Required action: When you copy from the entries that follow, take only the lines from the one with "Should I come and ask her out?" down to the one with "UNdlambe ukhokhele imikhosi emininzikumadabi", keeping both ends and dropping every picture.

[Dataset entries]
◇ ◇ ◇ ◇ ◇
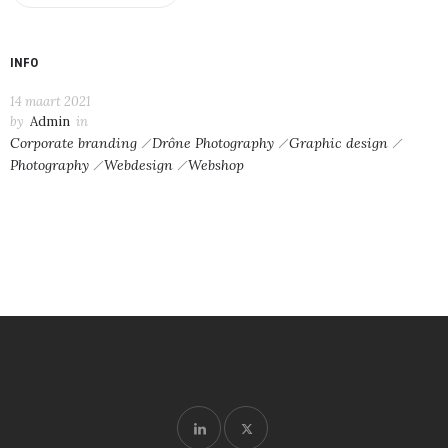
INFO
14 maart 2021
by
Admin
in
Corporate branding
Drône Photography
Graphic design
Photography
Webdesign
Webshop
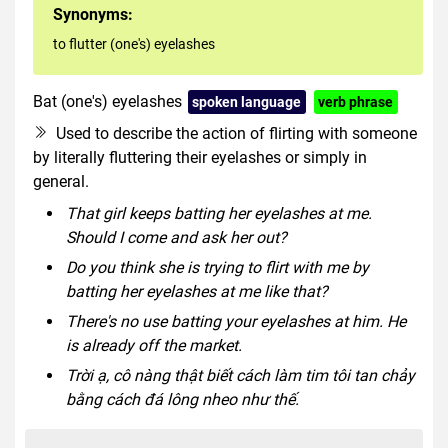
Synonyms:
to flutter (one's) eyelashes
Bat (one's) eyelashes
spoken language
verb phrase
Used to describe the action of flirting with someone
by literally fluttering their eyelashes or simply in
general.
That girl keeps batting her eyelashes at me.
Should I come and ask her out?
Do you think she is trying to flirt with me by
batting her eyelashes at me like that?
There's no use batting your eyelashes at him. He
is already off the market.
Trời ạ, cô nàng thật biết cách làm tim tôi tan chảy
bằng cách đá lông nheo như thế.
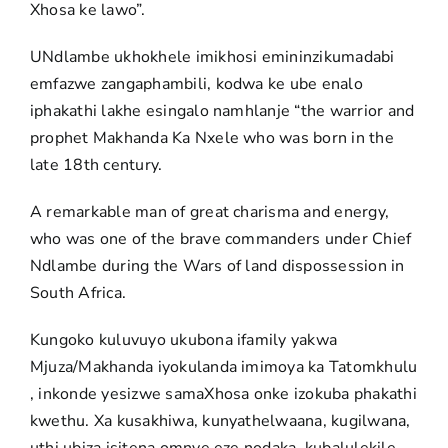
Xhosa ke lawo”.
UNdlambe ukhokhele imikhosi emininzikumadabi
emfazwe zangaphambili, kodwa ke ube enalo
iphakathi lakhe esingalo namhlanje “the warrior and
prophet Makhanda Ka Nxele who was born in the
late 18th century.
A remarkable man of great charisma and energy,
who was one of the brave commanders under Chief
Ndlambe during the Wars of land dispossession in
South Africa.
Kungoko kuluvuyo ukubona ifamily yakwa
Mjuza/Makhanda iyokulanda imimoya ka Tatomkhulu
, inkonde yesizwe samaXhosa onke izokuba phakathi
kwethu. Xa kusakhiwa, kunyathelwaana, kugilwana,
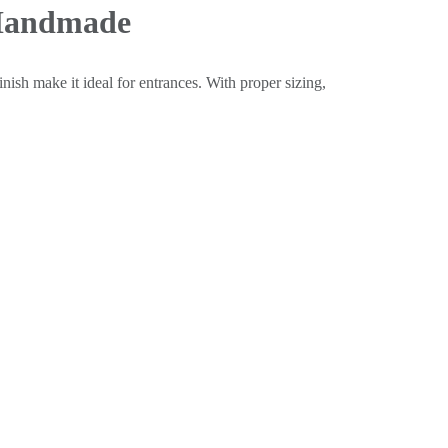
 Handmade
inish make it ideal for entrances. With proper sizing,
◇ ◇ ◇ ◇ ◇
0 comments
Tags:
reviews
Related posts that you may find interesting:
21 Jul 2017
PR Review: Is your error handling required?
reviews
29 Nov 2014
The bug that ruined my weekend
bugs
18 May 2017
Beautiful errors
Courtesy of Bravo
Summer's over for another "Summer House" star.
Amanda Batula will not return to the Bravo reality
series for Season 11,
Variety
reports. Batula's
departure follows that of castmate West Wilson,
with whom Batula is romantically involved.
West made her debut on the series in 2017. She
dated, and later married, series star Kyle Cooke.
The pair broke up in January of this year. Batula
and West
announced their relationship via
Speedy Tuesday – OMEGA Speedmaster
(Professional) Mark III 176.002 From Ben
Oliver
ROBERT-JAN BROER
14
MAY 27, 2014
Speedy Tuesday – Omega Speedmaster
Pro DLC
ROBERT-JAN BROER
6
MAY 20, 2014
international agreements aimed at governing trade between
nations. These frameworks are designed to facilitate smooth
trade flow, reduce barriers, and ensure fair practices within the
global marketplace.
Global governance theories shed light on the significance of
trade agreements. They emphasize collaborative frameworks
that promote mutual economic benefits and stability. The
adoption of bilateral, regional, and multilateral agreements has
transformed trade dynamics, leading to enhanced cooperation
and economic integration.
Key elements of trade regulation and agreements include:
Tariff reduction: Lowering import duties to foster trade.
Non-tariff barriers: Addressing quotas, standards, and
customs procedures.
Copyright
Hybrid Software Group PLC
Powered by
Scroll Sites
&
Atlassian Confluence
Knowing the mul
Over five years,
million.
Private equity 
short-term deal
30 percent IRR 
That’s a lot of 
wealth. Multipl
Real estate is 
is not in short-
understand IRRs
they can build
◇ ◇ ◇ ◇ ◇
Expected answer:
Should I come and ask her out?
Do you think she is trying to flirt with me by
batting her eyelashes at me like that?
There's no use batting your eyelashes at him. He
is already off the market.
Trời ạ, cô nàng thật biết cách làm tim tôi tan chảy
bằng cách đá lông nheo như thế.
Xhosa ke lawo”.
UNdlambe ukhokhele imikhosi emininzikumadabi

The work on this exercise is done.